Forename-Title Profiling
Introduction...
Introduction
This script shows how data in the table can be cleansed/enhanced using other records in the same table. It is essential that you have enough records in the database to get correct results. In this example, we will see how to fix values inTitles
field of table that contains contact details basing on popular Forename-Title
matches.
Using the Code
WithCREATE TABLE
statement, we find popular Forename-Gender combinations in our table and store them in Forename_Gender
table.
-------------------------------------------------------------
-- Create table with all forename-gender combinations --
-------------------------------------------------------------
DROP TABLE Forename_Gender;
CREATE TABLE Forename_Gender
AS
SELECT
Forenames,
Decode(Title,'Mr', 'M', 'Sir', 'M', 'Master', 'M', 'Miss', 'F',
'Mrs', 'F', 'Ms', 'F','Mistress','F', 'U') AS Gender,
COUNT(*) AS Amount
FROM Contacts
WHERE
NOT Forenames LIKE '% %'
AND LENGTH(Forenames)>2
GROUP BY
Forenames,
Decode(Title,'Mr', 'M', 'Sir', 'M', 'Master', 'M', 'Miss', 'F',
'Mrs', 'F', 'Ms', 'F', 'Mistress', 'F', 'U')
/
-- Delete matches where gender is Unknown
DELETE FROM Forename_Gender WHERE Gender='U'
/
Then we need to remove records where the same forename can be given to both boy and girl. I have used 1% threshold, i.e. if both male and female genders have more than 1% of records (amount) in the forename group, then this Forename-Gender combination cannot be used and will be deleted from Forename_Gender
table.
-------------------------------------------------------------
-- Delete records where forename can be both
-- male and female
-------------------------------------------------------------
DELETE FROM forename_gender f
WHERE EXISTS
(SELECT * FROM forename_gender WHERE
Forenames=f.Forenames
AND Gender<>f.Gender
AND AMOUNT*100>f.amount -- there is more than 1%
-- of people with different gender and same forename.

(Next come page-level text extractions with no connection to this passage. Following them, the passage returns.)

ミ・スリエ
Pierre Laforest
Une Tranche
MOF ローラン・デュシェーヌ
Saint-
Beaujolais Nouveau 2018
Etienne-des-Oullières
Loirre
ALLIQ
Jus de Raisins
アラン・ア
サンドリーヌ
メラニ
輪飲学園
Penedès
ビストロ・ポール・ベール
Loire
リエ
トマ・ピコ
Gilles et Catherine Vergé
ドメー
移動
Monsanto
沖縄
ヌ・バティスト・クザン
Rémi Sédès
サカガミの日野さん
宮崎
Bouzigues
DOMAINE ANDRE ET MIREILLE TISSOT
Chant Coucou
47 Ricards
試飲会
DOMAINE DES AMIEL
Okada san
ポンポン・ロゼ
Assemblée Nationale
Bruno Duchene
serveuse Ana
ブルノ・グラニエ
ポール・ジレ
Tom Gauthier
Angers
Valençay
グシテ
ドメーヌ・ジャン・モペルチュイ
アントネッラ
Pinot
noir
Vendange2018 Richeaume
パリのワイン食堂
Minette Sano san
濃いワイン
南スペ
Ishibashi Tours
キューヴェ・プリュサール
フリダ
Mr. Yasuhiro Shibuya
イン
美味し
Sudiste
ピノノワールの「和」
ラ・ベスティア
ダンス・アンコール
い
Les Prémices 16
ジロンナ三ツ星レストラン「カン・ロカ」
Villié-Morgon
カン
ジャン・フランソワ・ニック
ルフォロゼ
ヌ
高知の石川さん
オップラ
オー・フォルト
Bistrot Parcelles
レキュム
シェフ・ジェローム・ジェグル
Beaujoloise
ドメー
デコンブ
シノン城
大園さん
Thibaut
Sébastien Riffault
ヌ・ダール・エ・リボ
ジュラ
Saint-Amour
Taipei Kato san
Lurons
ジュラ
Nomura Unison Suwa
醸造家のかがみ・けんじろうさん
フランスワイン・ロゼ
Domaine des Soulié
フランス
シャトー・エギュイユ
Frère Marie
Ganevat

-- NOTE: you must change 100 to other number to use
-- different threshold. I.e. 50 will mean that 2% of records
-- can have other Gender without being taken into account.
)
/
Then I delete unpopular forenames - less than 5 records in the table.
-------------------------------------------------------------
-- Need more than 5 records having same Gender
-------------------------------------------------------------
DELETE FROM forename_gender
WHERE Amount<5
/
Check what will be the result of update:
-- This statement returns results that show which records will be
-- affected by the update.
SELECT
C.Forenames, -- Forename of the contact
Count(C.Forenames) As Number_To_Update, -- Records will be updated
DECODE(Gender,'M','Mr','F','Ms','Mr/Ms') as New_Title, -- New Title
AVG(FG.Amount) AS Number_In_DB -- Number of records in DB that
-- support this match
FROM Contacts C Inner Join
Forename_Gender FG ON C.Forenames=FG.Forenames
WHERE
UPPER(NVL(C.Title,'MR/MS'))='MR/MS'
GROUP BY C.Forenames,DECODE(Gender, 'M', 'Mr', 'F', 'Ms','Mr/Ms')
ORDER BY AVG(FG.Amount) DESC
/
And finally we can update Title
field with values from Forename_Gender
.
-------------------------------------------------------------
-- UPDATE Contacts.Title fields where it is not set
-- or set to Mr/Ms
-------------------------------------------------------------
-- !!! This code is going to change data in your table.
-- !!! Test this code untill you are confident in results.
UPDATE Contacts C
SET
Title = (SELECT DECODE(Gender, 'M', 'Mr', 'F', 'Ms','Mr/Ms')
FROM Forename_Gender
WHERE C.Forenames=Forenames)
-- SELECT COUNT(*) FROM Contacts C
WHERE
UPPER(NVL(C.Title,'MR/MS'))='MR/MS'
AND EXISTS (SELECT *
FROM Forename_Gender
WHERE C.Forenames=Forenames)
/
Do More
I have done a very similar exercise on addresses table to fix Towns and Counties (UK customer base) using popular Postcode area - town combinations. Also this is a way of profiling your records, so you can use match tables (i.e.Forname_Gender
, Postcode_Town
) to find erroneous records in your tables.